Hello watch friends, 

I have recently been smitten by the gold Cartier Tank. I’ve long appreciated the Cartier brand and the steel Tank Solo has been on my wish list for a while. Most recently I’ve grown fond of the gold variant. I’ve considered the Tank Louis but the price differential seems to outweigh the benefits. 

I’m reaching out to the watch community for advice. Do you have a gold Tank? If so, what advice would you give to someone considering buying one? I’m asking because I have found that while generic questions like what watch should I buy typically generates the appropriate buy what you like response. Asking for advice from someone who already owns a watch, or from someone that has decided not to buy a watch, can result in great insight. Comments like it’s a scratch magnet or it has quality control issues, can help you avoid disappointing results. 

Any way, I am reaching out for the wisdom of the horde. Let me know your thoughts on gold tanks. 

Thanks in advance. 

Ben


----------



## NTJW (May 28, 2019)

Not exactly a Tank Louis, but I have the Tank Americaine in solid yellow.

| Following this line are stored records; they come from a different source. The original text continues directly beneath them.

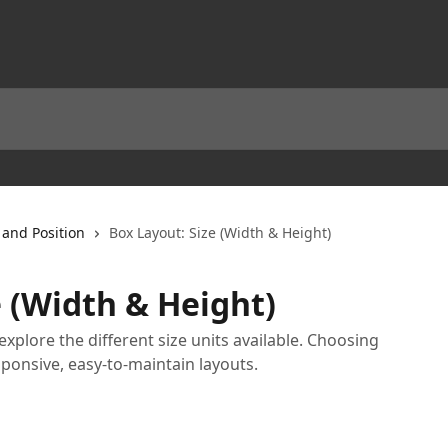
 and Position
Box Layout: Size (Width & Height)
e (Width & Height)
explore the different size units available. Choosing
sponsive, easy-to-maintain layouts.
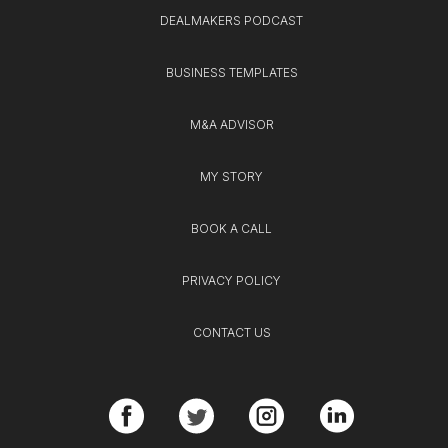
DEALMAKERS PODCAST
BUSINESS TEMPLATES
M&A ADVISOR
MY STORY
BOOK A CALL
PRIVACY POLICY
CONTACT US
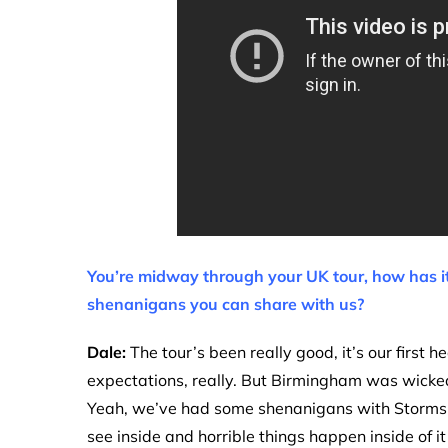
You’re midway through your UK tour, how has it
shenanigans you can share with us?
Dale:
The tour’s been really good, it’s our first h
expectations, really. But Birmingham was wicked,
Yeah, we’ve had some shenanigans with Storms, 
see inside and horrible things happen inside of it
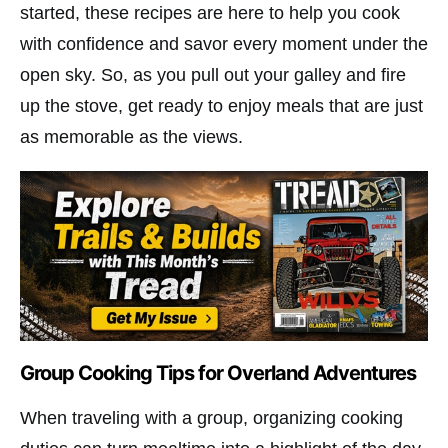
started, these recipes are here to help you cook
with confidence and savor every moment under the
open sky. So, as you pull out your galley and fire
up the stove, get ready to enjoy meals that are just
as memorable as the views.
Group Cooking Tips for Overland Adventures
When traveling with a group, organizing cooking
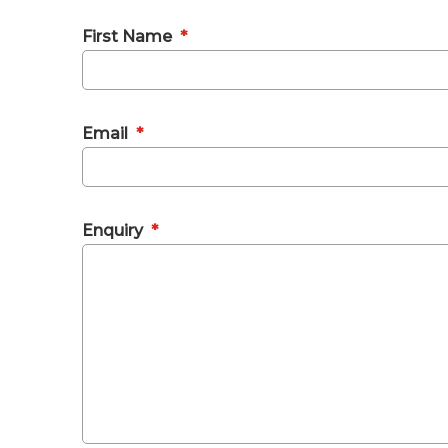
First Name
*
Email
*
Enquiry
*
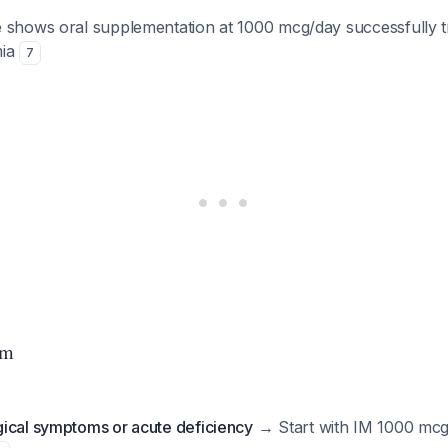
 shows oral supplementation at 1000 mcg/day successfully t
mia
7
hm
ical symptoms or acute deficiency
→ Start with IM 1000 mcg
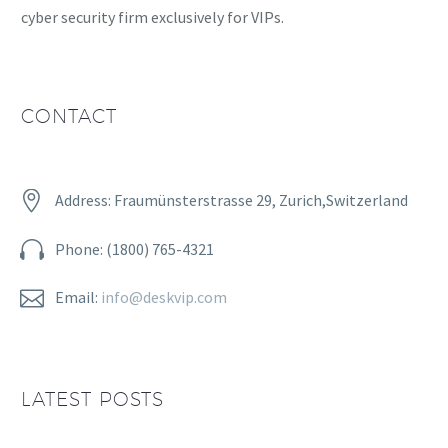
cyber security firm exclusively for VIPs.
CONTACT


Address: Fraumünsterstrasse 29, Zurich,Switzerland


Phone: (1800) 765-4321


Email:
info@deskvip.com
LATEST POSTS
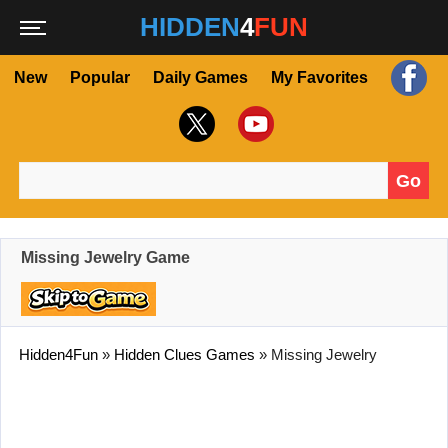
HIDDEN
4
FUN
New
Popular
Daily Games
My Favorites
Go
Search for:
Missing Jewelry Game
Hidden4Fun
»
Hidden Clues Games
»
Missing Jewelry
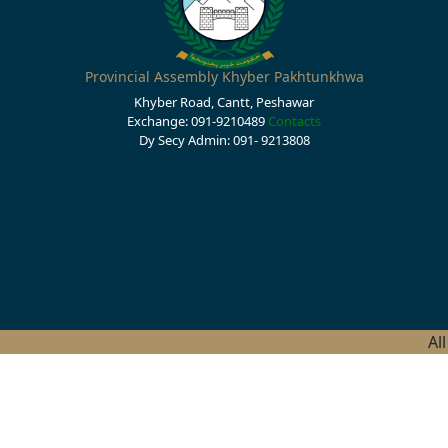
Provincial Assembly Khyber Pakhtunkhwa
Khyber Road, Cantt, Peshawar
Exchange: 091-9210489
Contacts
Dy Secy Admin: 091- 9213808
Al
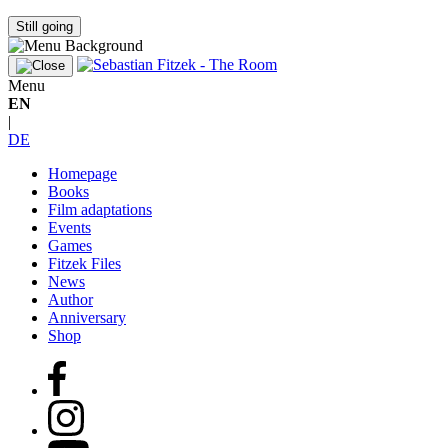
Still going
Menu
EN
|
DE
Homepage
Books
Film adaptations
Events
Games
Fitzek Files
News
Author
Anniversary
Shop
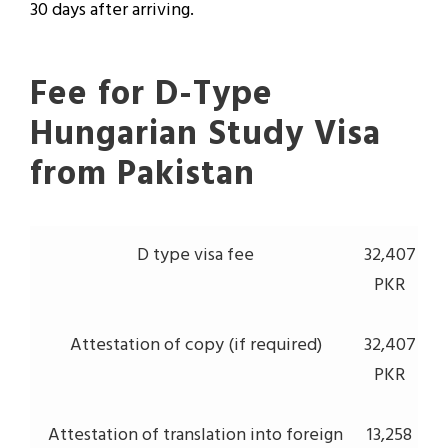
30 days after arriving.
Fee for D-Type
Hungarian Study Visa
from Pakistan
D type visa fee
32,407
PKR
Attestation of copy (if required)
32,407
PKR
Attestation of translation into foreign
13,258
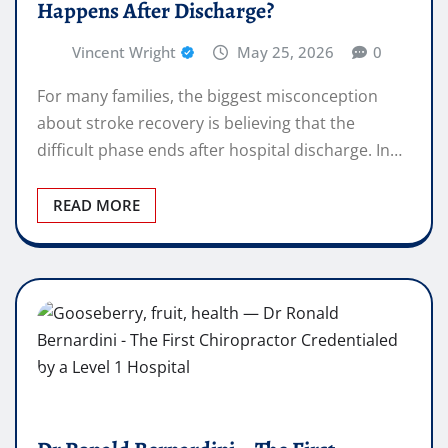
Happens After Discharge?
Vincent Wright
May 25, 2026
0
For many families, the biggest misconception
about stroke recovery is believing that the
difficult phase ends after hospital discharge. In…
READ MORE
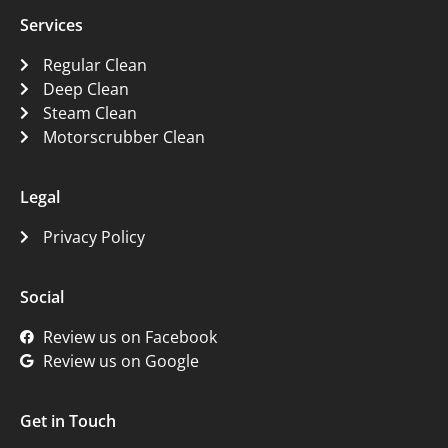
Services
Regular Clean
Deep Clean
Steam Clean
Motorscrubber Clean
Legal
Privacy Policy
Social
Review us on Facebook
Review us on Google
Get in Touch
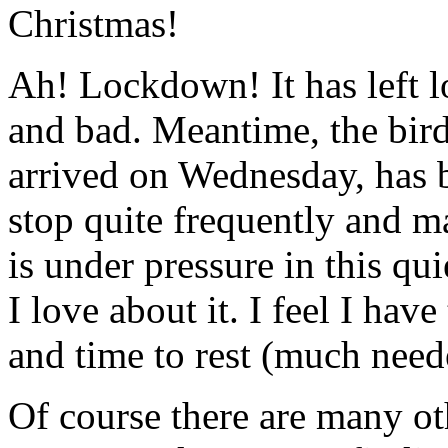
Christmas!
Ah! Lockdown! It has left lo
and bad. Meantime, the bir
arrived on Wednesday, has b
stop quite frequently and ma
is under pressure in this qui
I love about it. I feel I hav
and time to rest (much need
Of course there are many ot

I'm going to explain this in a few different point of views, all mine, of course, and everyone is entitled to have a different opinion.

The first view - if you buy it new, I always feel that gold watches are "never worth it's actual money". Why? Because of course, you can buy the steel version, and spend the rest of the cash difference and buy real solid gold coins, and you'll end up more in weight, and you get the watch, and you get "more" gold. But of course, it's not a gold watch, haha. So at least we get this one out of the way - buying a gold watch is never about if it is worth the price x gold, but more of a passionate purchase.

The second view - if you buy it preowned, and I always encourage it, it definitely saves you more money. While it still is not worth it's weigh in gold, but at least you don't spend as much like buying new. Gold watches always command a higher price point than their steel counter part for obvious expensive metal reasons, but also commands it's own class.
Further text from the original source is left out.